Sein Schreibstil ist höchst ausführlich und gestaltet anfangs die Geschichte auch sehr spannend. Nach einer gewissen Zeit muss ich jedoch leider sagen, dass ich es oberflächlich, unnötig präzise und oft leider übertrieben wirkt. Alle möglichen Zahlen werden angegeben und dies auch noch in verschiedenen Masseinheiten. So schreibt Herr Cussler nicht, dass ein vorbeifliegender Vogel "eine beachtenswerte Flügelspannweite hat" oder Ähnliches, sondern er schreibt "mit seinen 3 Meter (10 Fuss) messenden, anmutig gewölbten Schwingen nutzt er geschickt die Luftströme aus..." Mir persönlich reichen hier auch kürzere Beschreibungen, denn ich käme im Traum nie auf die Idee von "Fuss" zu reden, wenn ich über Flügel spreche. Auch die Beschreibung der Frauen oder von Pitt missfiel mir mit der Zeit immer mehr. Eine Archäologin, die er rettet, ist anfangs unglaublich schlau und super auf ihrem Fachgebiet. Ganz nebenbei ist sie blond und hat die super Sanduhrfigur, um alle Kerle in den Wahnsinn zu treiben. Pitt ist "nicht im herkömmlichen Sinn schön, aber hat so was Männliches an sich..." und hat unglaubliche Kraft (obwohl er kein Muskelprotz ist). Und nachdem er sie gerettet hat, mutiert die ach so schlaue Archäologin zu einem kleinen schüchternen Mädchen, die ihm um den Hals fliegt und dumme Fragen stellt...naja. Klischees im Abenteuerroman ja ok, aber Herr Cussler, bitte nicht die ganze Palette auf jeder einzelnen Seite.

Ansonsten ist die Geschichte gut gelungen, es bleibt spannend und es geschehen sehr viele unterschiedliche Sachen an unterschiedlichen Orten. Sehr gefallen haben mir auch die kurzen Kapitel, in welchen er die Inkalegende oder die Geschichte von Francis Drake beschreibt, damit der Leser mehr weiss uns sich zurechtfindet, als die Romanfiguren. Absehbar war hauptsächlich, dass Pitt immer gewinnt und/oder zumindest überlebt und das Unmögliche möglich macht, aber ansonsten ist wenig vorhersehbar.

Die Romanfiguren sind zahlreich und dennoch verliert man nicht unbedingt den Durchblick.

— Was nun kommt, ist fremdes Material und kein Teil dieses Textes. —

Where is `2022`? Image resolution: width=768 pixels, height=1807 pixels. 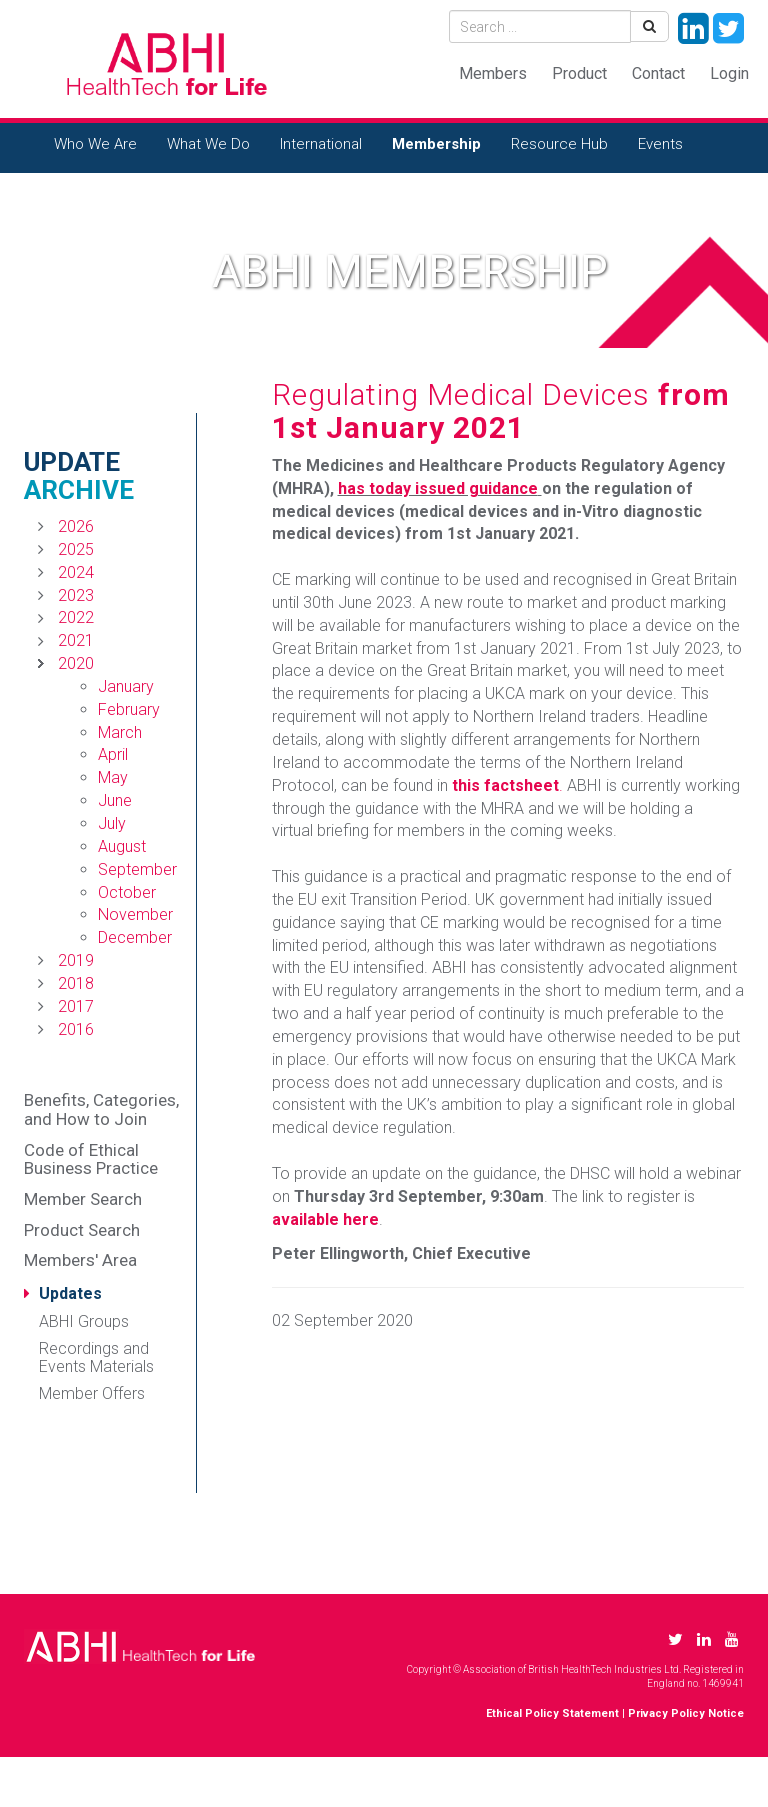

Man muss sich nicht unbedingt alle Namen merken, weil man schnell aus deren Handlung erkennt, ob sie zu den Guten oder Bösen zählen und dies ist, was wichtig ist unterm Strich.


Wer einen actiongeladenen Abenteuerroman mit einem Helden lesen möchte, der eine Mischung aus Crocodile Dundee und Chuck Norris ist (mit dem Aussehen von Brad Pitt oder so), kommt eindeutig auf seine Kosten. Wenn ich's mir so überlege, sollte Hollywood an der Verfilmung interessiert sein...



3, 5 von 5 Lese-Echsen



Clive Cussler, geboren in Alhambra / Kalifornien, war Pilot bei der US Air Force, bevor er als Funk- und Fernsehautor bekannt wurde. Er nahm an einer Expedition teil, die in den Wüsten des amerikanischen Südwestens nach vergessenen Goldminen suchte, und beteiligte sich an einem Unternehmen, das an der englischen Küste nach versunkenen Schiffen forscht. Er lebt heute in Denver / Colorado.